DocQFlow: PDF document classifier
Published:
Timeline: April 2026 – present
Focus: Faster triage when many PDFs arrive and someone has to decide what each document is
Permit and intake workflows often dump a mix of PDFs into shared inboxes. Sorting them by hand is slow and easy to get wrong under volume. DocQFlow is a first pass that labels an uploaded PDF so teams know which queue or template comes next.

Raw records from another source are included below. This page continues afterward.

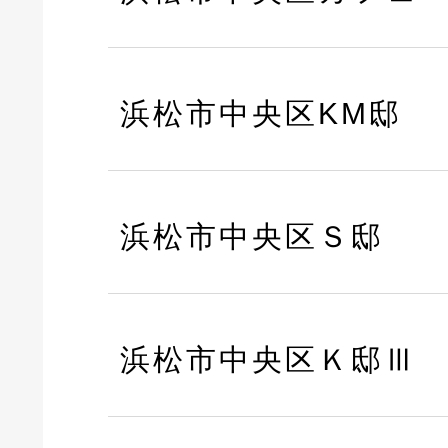
浜松市中央区KM邸
浜松市中央区Ｓ邸
浜松市中央区Ｋ邸Ⅲ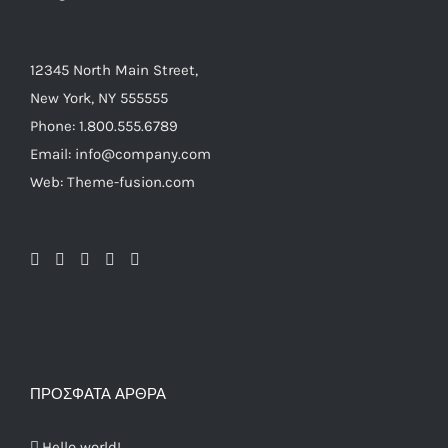
12345 North Main Street,
New York, NY 555555
Phone: 1.800.555.6789
Email: info@company.com
Web: Theme-fusion.com
ΠΡΌΣΦΑΤΑ ΆΡΘΡΑ
Hello world!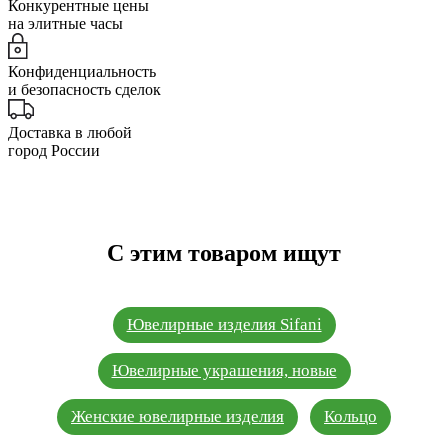
Конкурентные цены
на элитные часы
Конфиденциальность
и безопасность сделок
Доставка в любой
город России
С этим товаром ищут
Ювелирные изделия Sifani
Ювелирные украшения, новые
Женские ювелирные изделия
Кольцо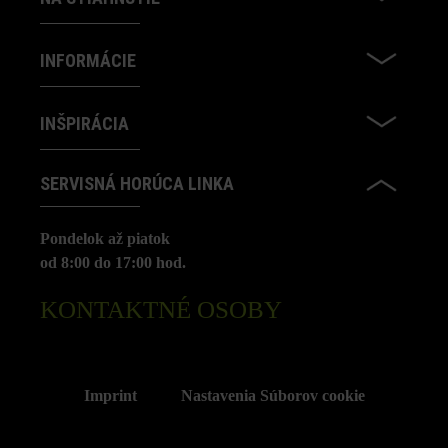
INFORMÁCIE
INŠPIRÁCIA
SERVISNÁ HORÚCA LINKA
Pondelok až piatok
od 8:00 do 17:00 hod.
KONTAKTNÉ OSOBY
Imprint
Nastavenia Súborov cookie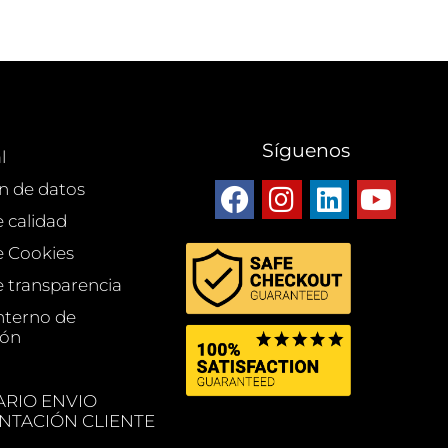
Síguenos
l
n de datos
e calidad
de Cookies
e transparencia
nterno de
ión
RIO ENVIO
TACIÓN CLIENTE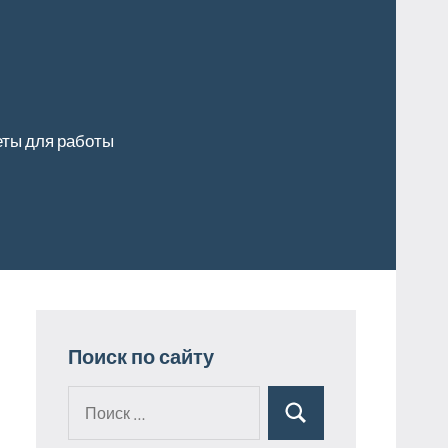
ты для работы
Поиск по сайту
Поиск
Поиск
для: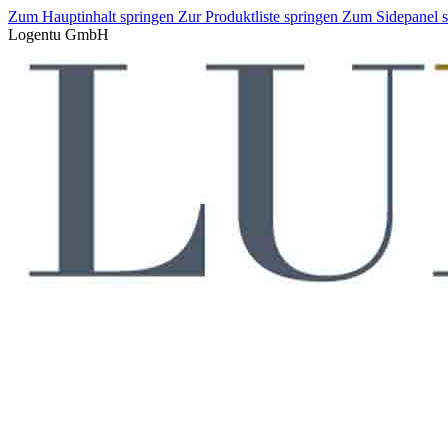
Zum Hauptinhalt springen
Zur Produktliste springen
Zum Sidepanel 
Logentu GmbH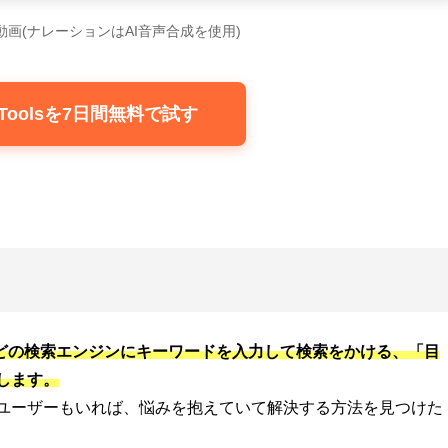
動画(ナレーションはAI音声合成を使用)
aToolsを7日間無料で試す
o!などの検索エンジンにキーワードを入力して検索をかける、「目
します。
ユーザーもいれば、悩みを抱えていて解決する方法を見つけた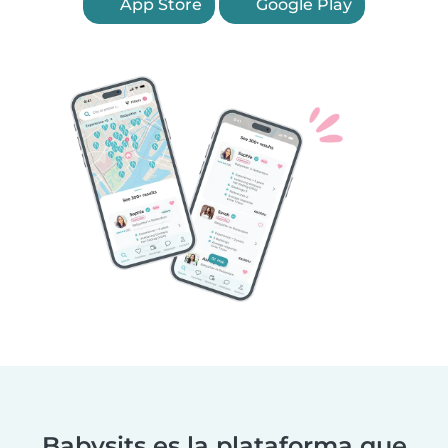
App Store
Google Play
Babysits es la plataforma que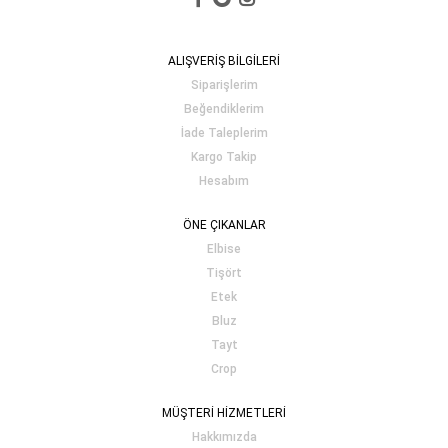
ALIŞVERİŞ BİLGİLERİ
Siparişlerim
Beğendiklerim
İade Taleplerim
Kargo Takip
Hesabım
ÖNE ÇIKANLAR
Elbise
Tişört
Etek
Bluz
Tayt
Crop
MÜŞTERİ HİZMETLERİ
Hakkımızda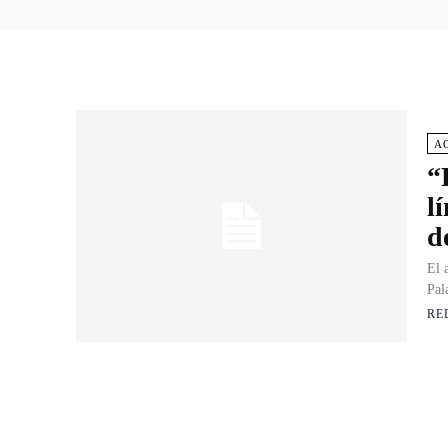
A
“
l
d
El 
Pal
RE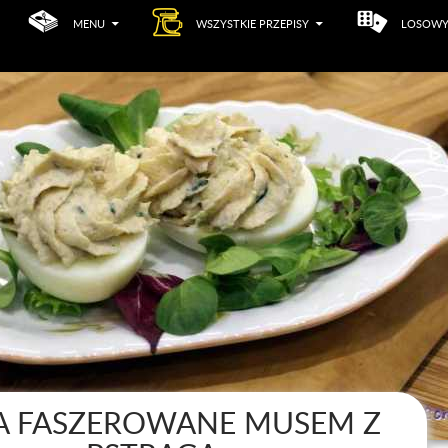
MENU
WSZYSTKIE PRZEPISY
LOSOWY
A FASZEROWANE MUSEM Z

Today the repo trains on folders of PDFs where each folder name is the class label. Text is extracted from each file, then a scikit-learn pipeline runs TF-IDF vectorization with bigrams and logistic regression with balanced class weights. Training logs parameters, metrics, and the model artifact to MLflow when a tracking URI is set. A FastAPI app serves POST /predict for uploads and returns the predicted label plus per-class probabilities. Docker packaging and docs for pushing images to Google Artifact Registry support deployment workflows.
Highlights
- Train and evaluate from the CLI with a clear classification report and a saved
model.joblib. - FastAPI service with
/healthand/predictfor PDF uploads. - MLflow integration for experiment tracking on remote servers.
- Container build and registry notes for shipping the API.
Roadmap
Planned next work: add OCR for PDFs where embedded text is missing or unreliable, then layer LLM-based extraction and validation so structured fields can be filled and checked after classification. This part is not in the public repo yet.